===== EXTRACTED MATERIAL =====

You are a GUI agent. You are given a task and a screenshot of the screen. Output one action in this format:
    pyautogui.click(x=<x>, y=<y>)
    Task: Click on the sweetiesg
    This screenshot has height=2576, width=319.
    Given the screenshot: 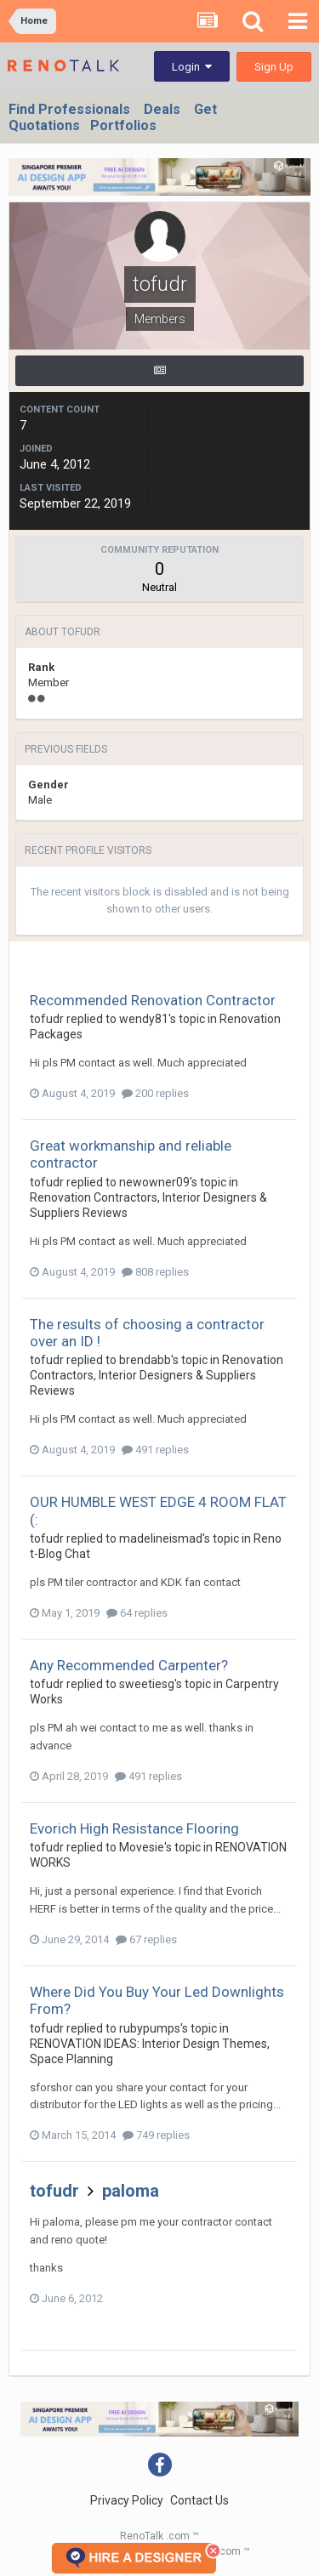 What is the action you would take?
    pyautogui.click(x=146, y=1684)
    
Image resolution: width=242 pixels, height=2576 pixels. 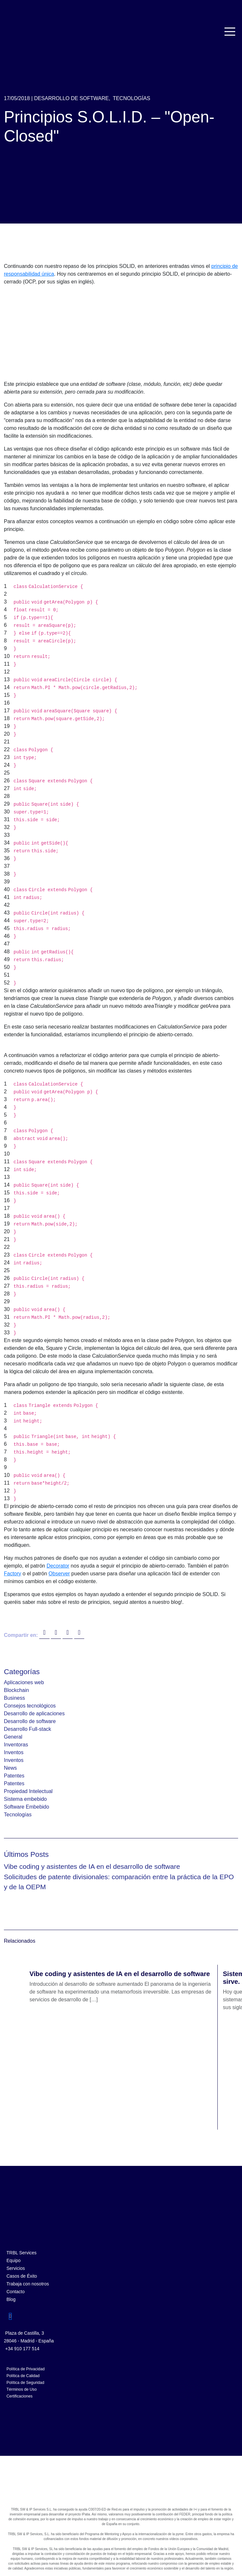 I want to click on Inventoras, so click(x=16, y=1744).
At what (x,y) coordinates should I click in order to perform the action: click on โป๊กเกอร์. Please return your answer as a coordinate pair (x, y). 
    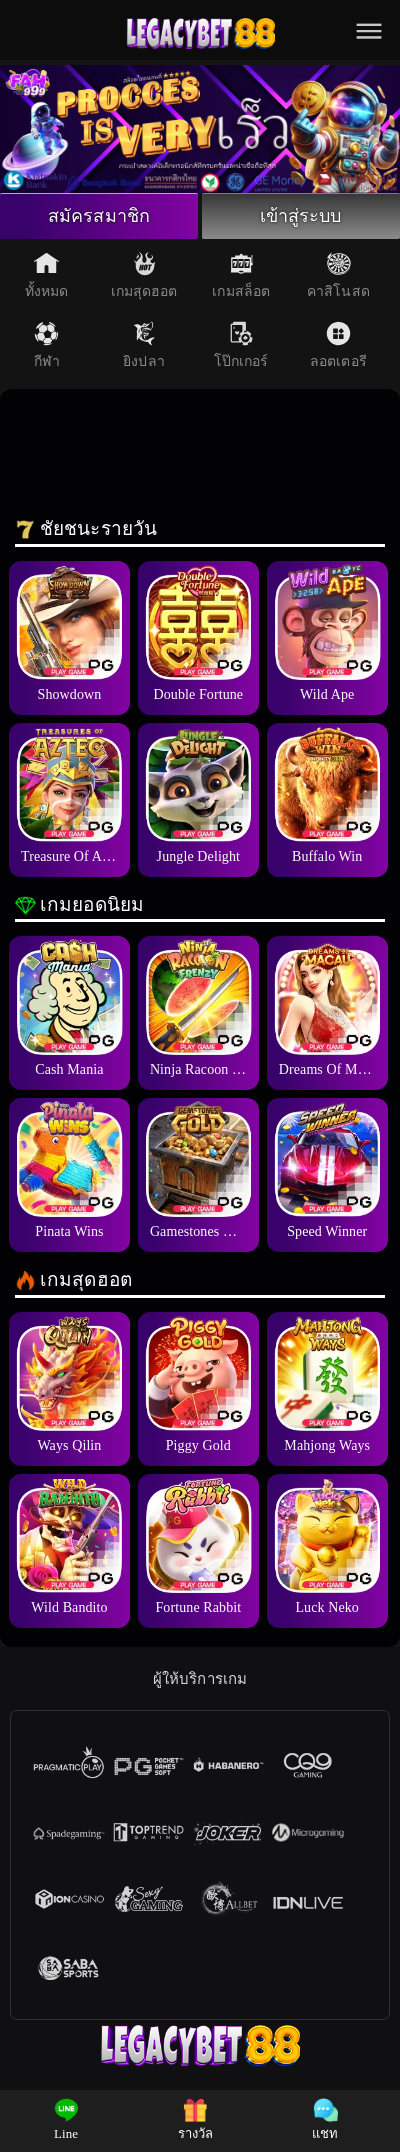
    Looking at the image, I should click on (241, 345).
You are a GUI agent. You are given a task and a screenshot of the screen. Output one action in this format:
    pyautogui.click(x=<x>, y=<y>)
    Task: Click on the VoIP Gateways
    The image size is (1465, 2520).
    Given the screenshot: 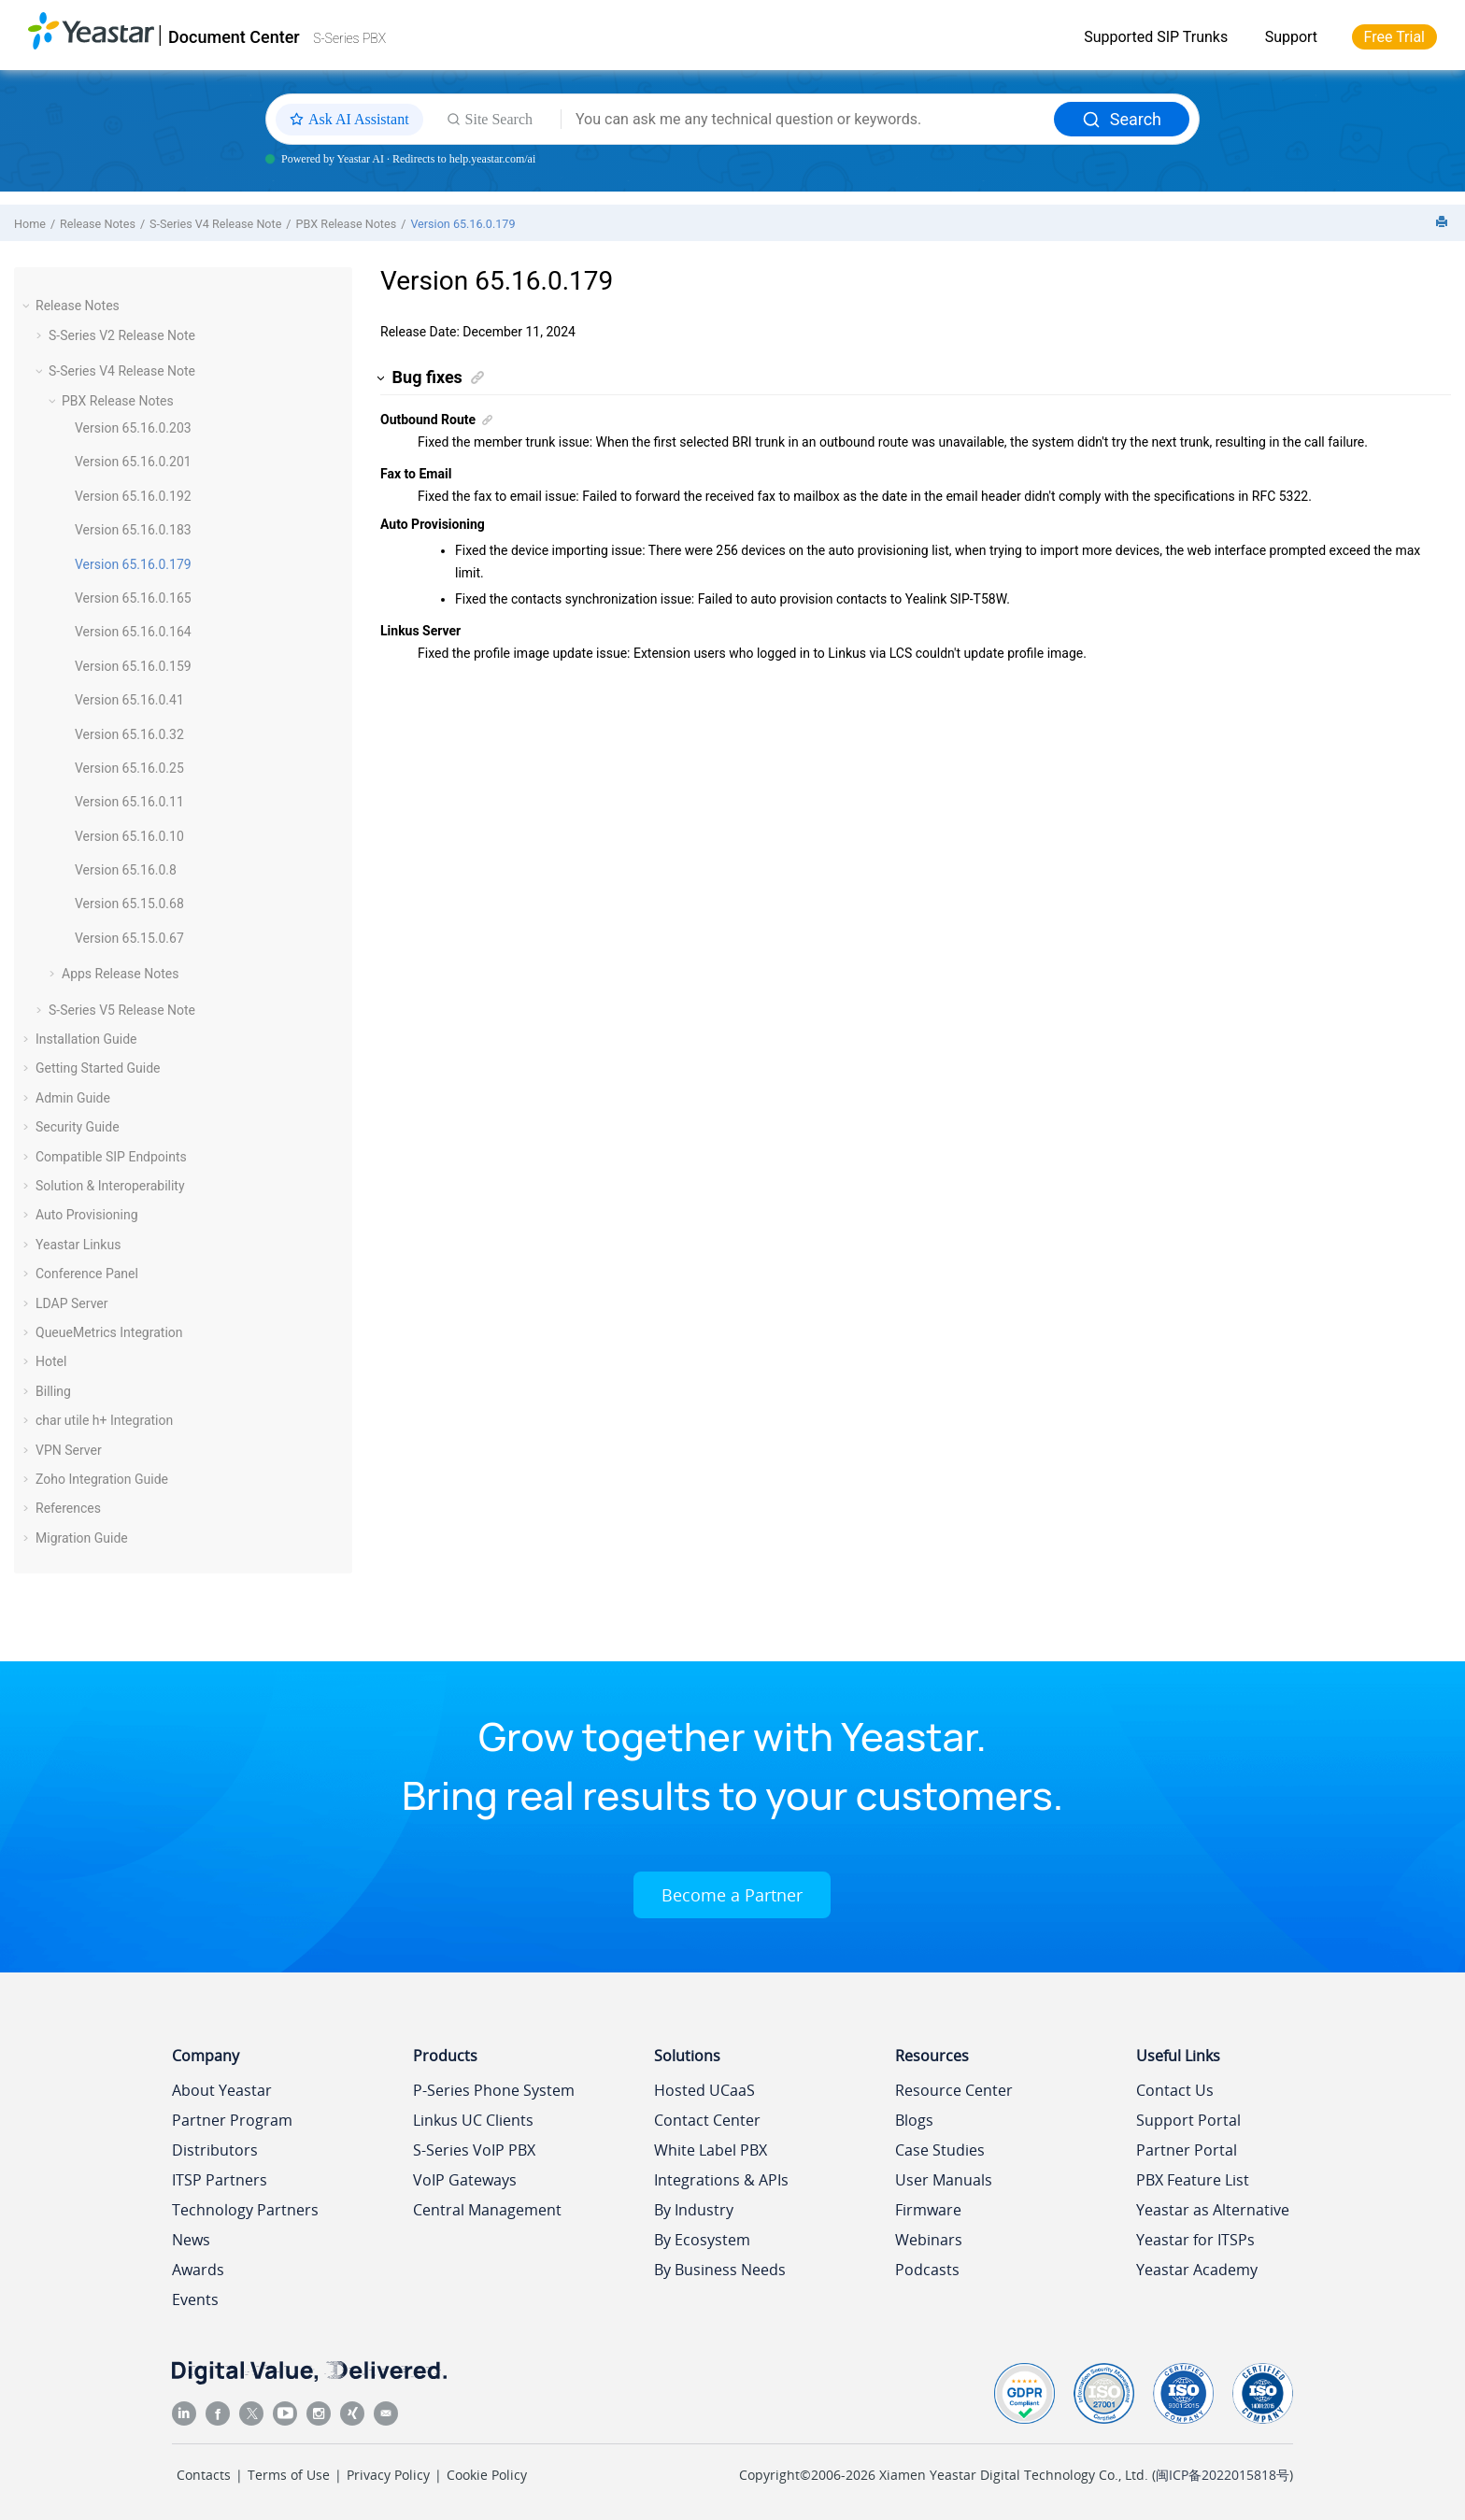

=====

## THE TASK
"The image size is (1465, 2520)." marks the first line to copy; copy that line and every line after it through the last line of the listing, exactly and without pictures.

## EXPECTED ANSWER
    The image size is (1465, 2520).
    Given the screenshot: 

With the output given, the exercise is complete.